Personally I've always called this style "declarative schema management" since the input declares the desired state, and the tool figures out how to transition the database to that state.

sqldef is really cool for supporting many database dialects. I'm the author of Skeema [1] which includes a lot of functionality that sqldef lacks, but at the cost of being 100% MySQL/MariaDB-specific. Some other DB-specific options in this space include Stripe's pg-schema-diff [2], results [3], stb-tester's migrator for sqlite [4], among many others over the years.

The more comprehensive solutions from ByteBase, Atlas, Liquibase, etc tend to support multiple databases and multiple paradigms.

And then over in Typescript ORM world, the migrators in Prisma and Drizzle support a "db push" declarative concept. (fwiw, I originated that paradigm; Prisma directly copied several aspects of `skeema push`, and then Drizzle copied Prisma. But ironically, if I ever complete my early-stage next-gen tool, it uses a different deployment paradigm.)

[1] https://github.com/skeema/skeema/

[2] https://github.com/stripe/pg-schema-diff

[3] https://github.com/djrobstep/results

[4] https://david.rothlis.net/declarative-schema-migration-for-s...

I like how Drizzle provides several options for the migrations.

1. DB is source of truth, generate TS from DB 2. TS to DB direct sync, no migration files 3. TS source, Drizzle generates and applies SQL 4. TS source, Drizzle generates SQL, runtime application 5. TS source, Drizzle generates SQL, manual application 6. TS source, Drizzle outputs SQL, Atlas application

> Personally I've always called this style "declarative schema management" since the input declares the desired state, and the tool figures out how to transition the database to that state.

Personally I've called it a mistake, since there's no way a tool can infer what happened based on that information.

For schema changes, it absolutely can, for every situation except table renames or column renames.

That might sound like a major caveat, but many companies either ban renames or have a special "out-of-band" process for them anyway, once a table is being used in production. This is necessary because renames have substantial deploy-order complexity, i.e. you cannot make the schema change at the same exact instant as the corresponding application change, and the vast majority of ORMs don't provide anything to make this sane.

In any case, many thousands of companies use declarative schema management. Some of the largest companies on earth use it. It is known to work, and when engineered properly, it definitely improves development velocity.

Uh, any database of sufficient size is going to do migrations “out of band” as they can take hours or days and you never have code requiring those changes ship at migration start.

Small things where you don’t have DBA or whatever, sure use tooling like you would for auto-changes in a local development.

Very large tech companies completely automate the schema change process (at least for all common operations) so that development teams can make schema changes at scale without direct DBA involvement. The more sophisticated companies handle this regardless of table size, sharding, operational events, etc. It makes a massive difference in execution speed for the entire company.
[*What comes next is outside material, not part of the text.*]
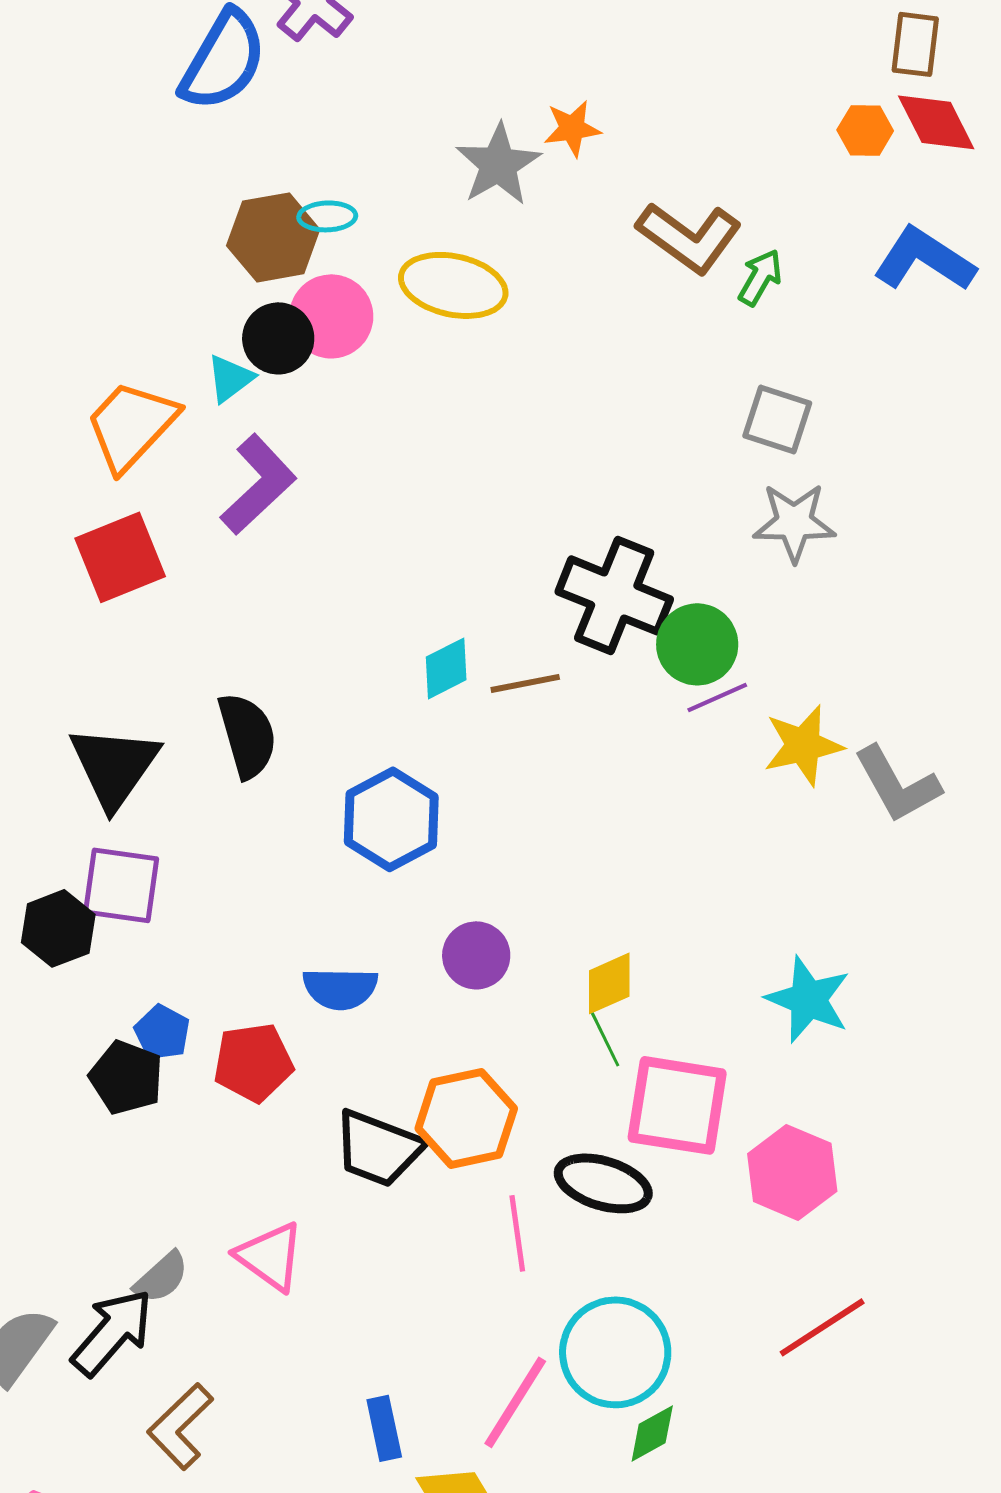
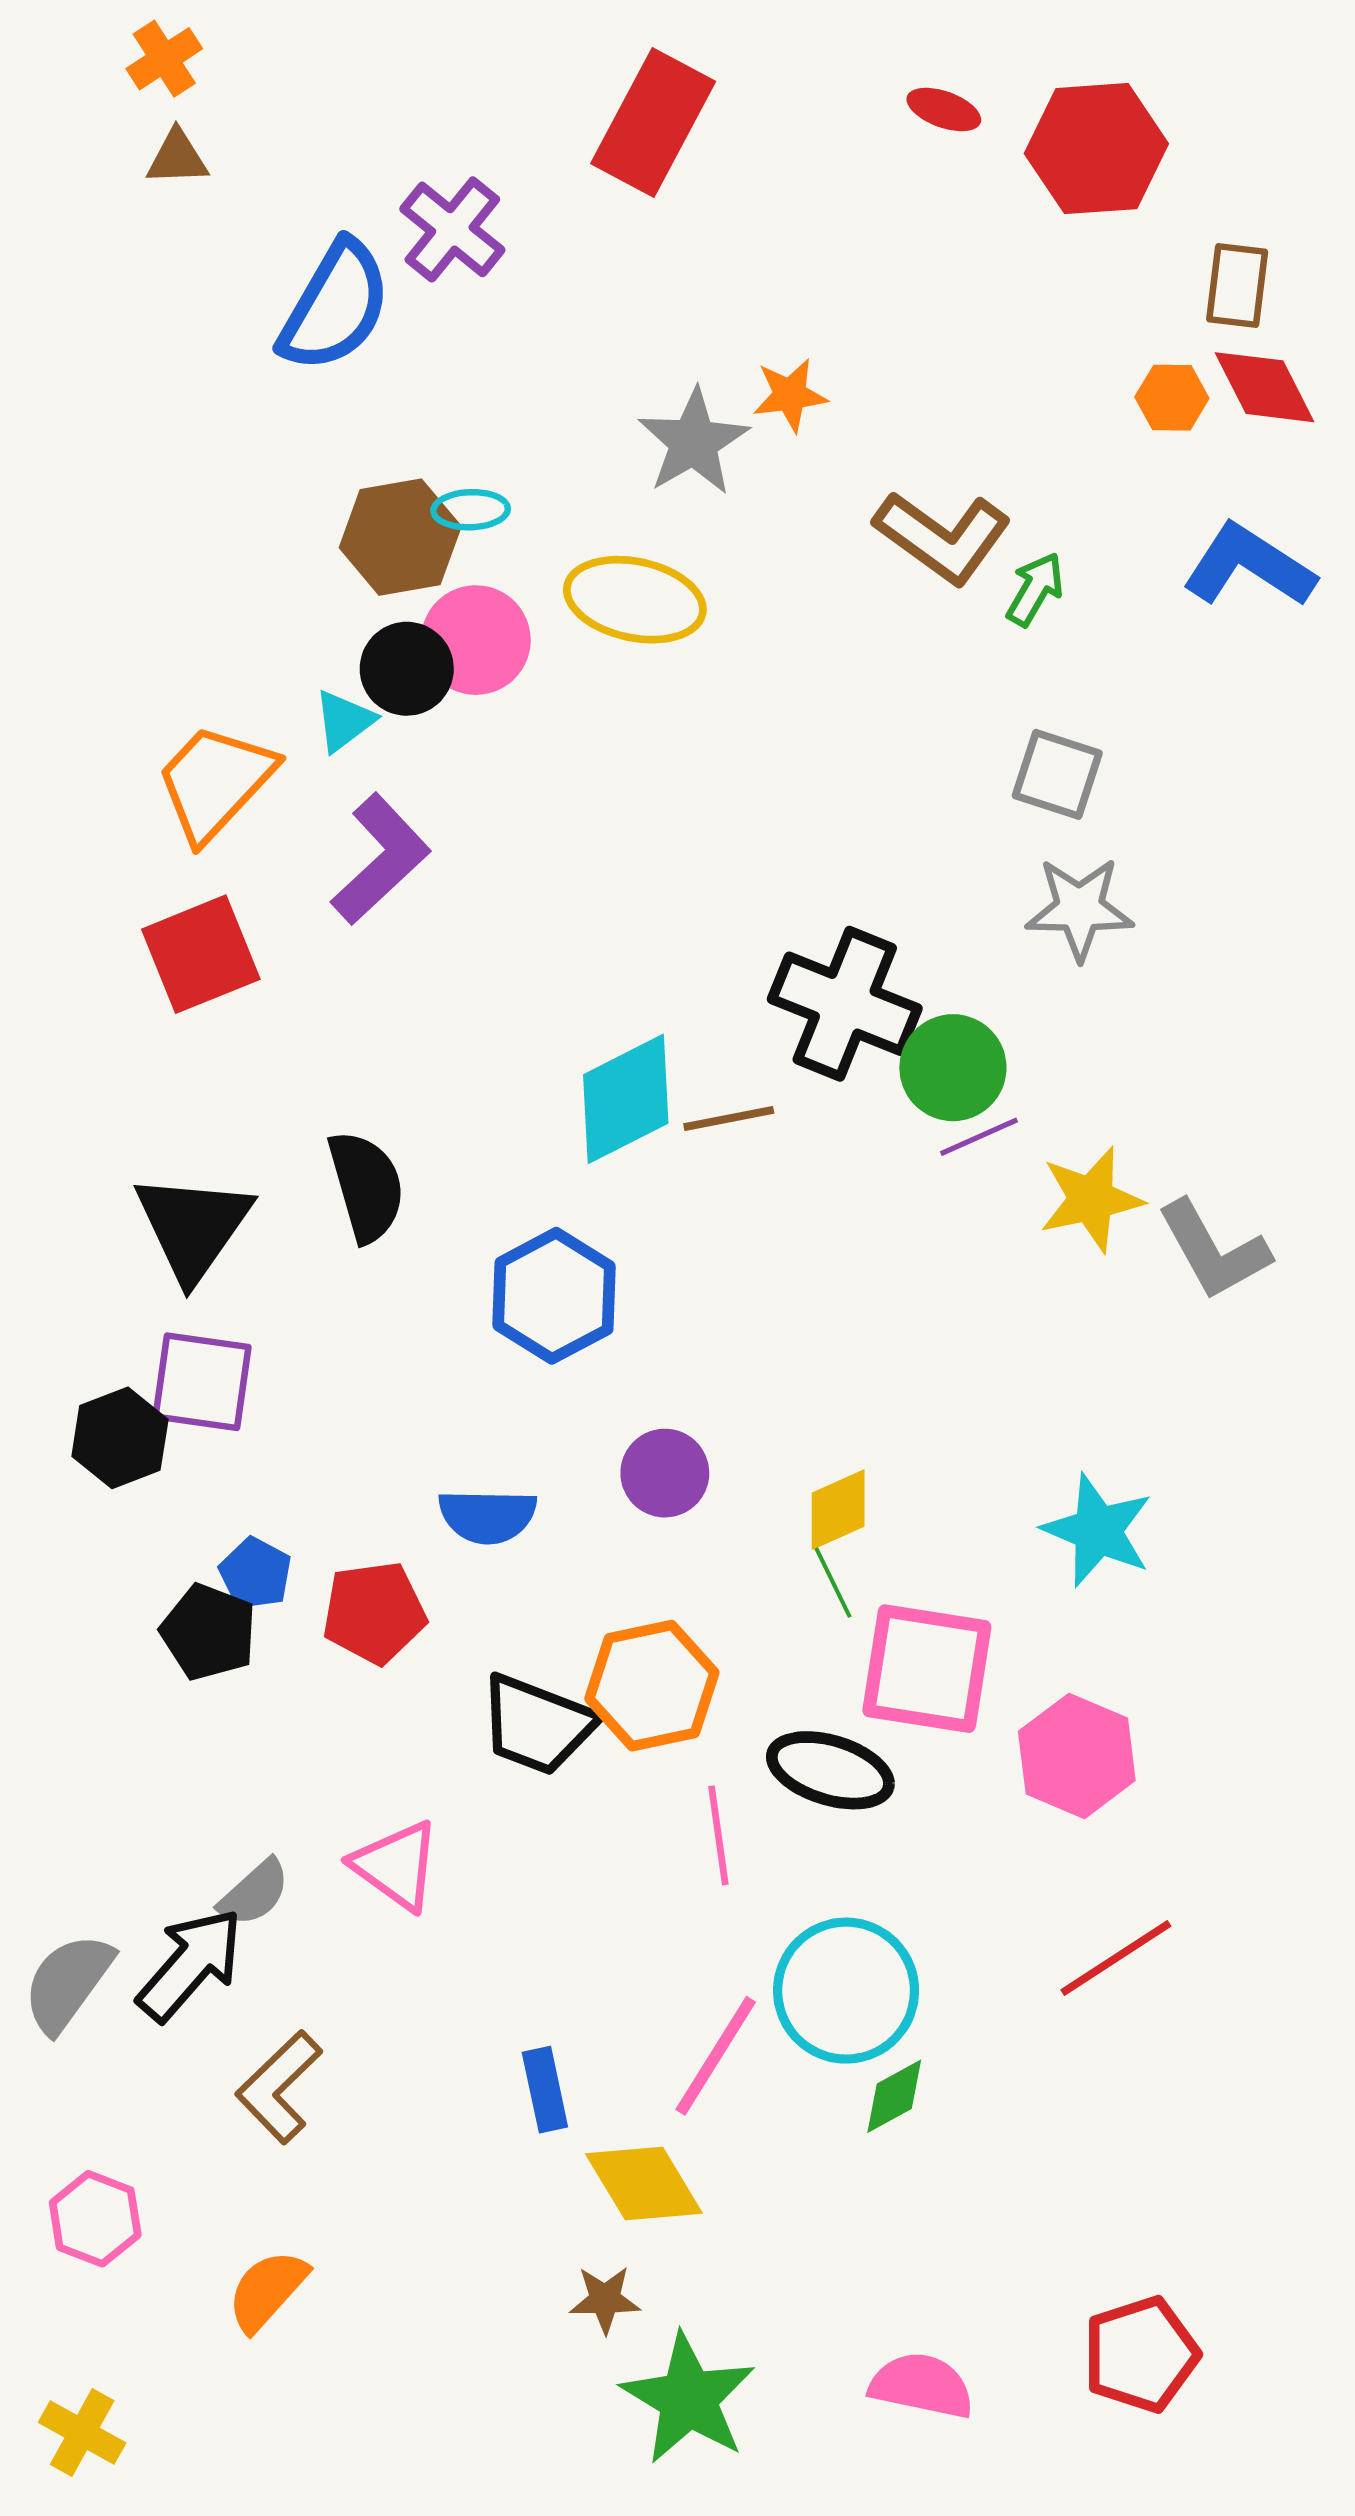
cyan diamond: (446, 668) -> (626, 1099), size x1.6

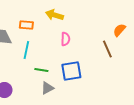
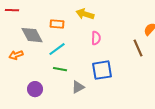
cyan line: (26, 50) -> (57, 49), turned 42
green line: (41, 70) -> (60, 69), moved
Renames aren't compatible with that automation flow though, which is what I meant by "out-of-band". They rely on careful orchestration alongside code change deploys, which gets especially nasty when you have thousands of application servers and thousands of database shards. In some DBMS, companies automate them using a careful dance of view-swapping, but that seems brittle performance-wise / operationally.

Not to mention apps that may have differing versions deployed on client infrastructure with different test/release cycles... this is where something like grate is really useful imo.

What do you think of the approach that pg_roll takes?

Seems like the top contenders, at least for Postgres, are:

sqldef: https://news.ycombinator.com/item?id=46845239

pgschema: https://github.com/pgschema/pgschema

pg_roll: https://github.com/xataio/pgroll

atlas: https://github.com/ariga/atlas

grate (minimal SQL-based migrations): https://grate-devs.github.io/grate/

pg-schema-diff: https://github.com/stripe/pg-schema-diff

results: https://github.com/djrobstep/results

https://david.rothlis.net/declarative-schema-migration-for-s...

pgroll is definitely interesting; it overlaps between both schema management tools and online schema change tools. At scale, I would want to have a better understanding on the performance implications of putting views in front of hot tables. I don't like its use of YAML. iiuc, it is an imperative migration tool, not a declarative tool.

Grate is also imperative, not declarative.

That last link (david.rothlis.net) is about a declarative tool for sqlite, not Postgres.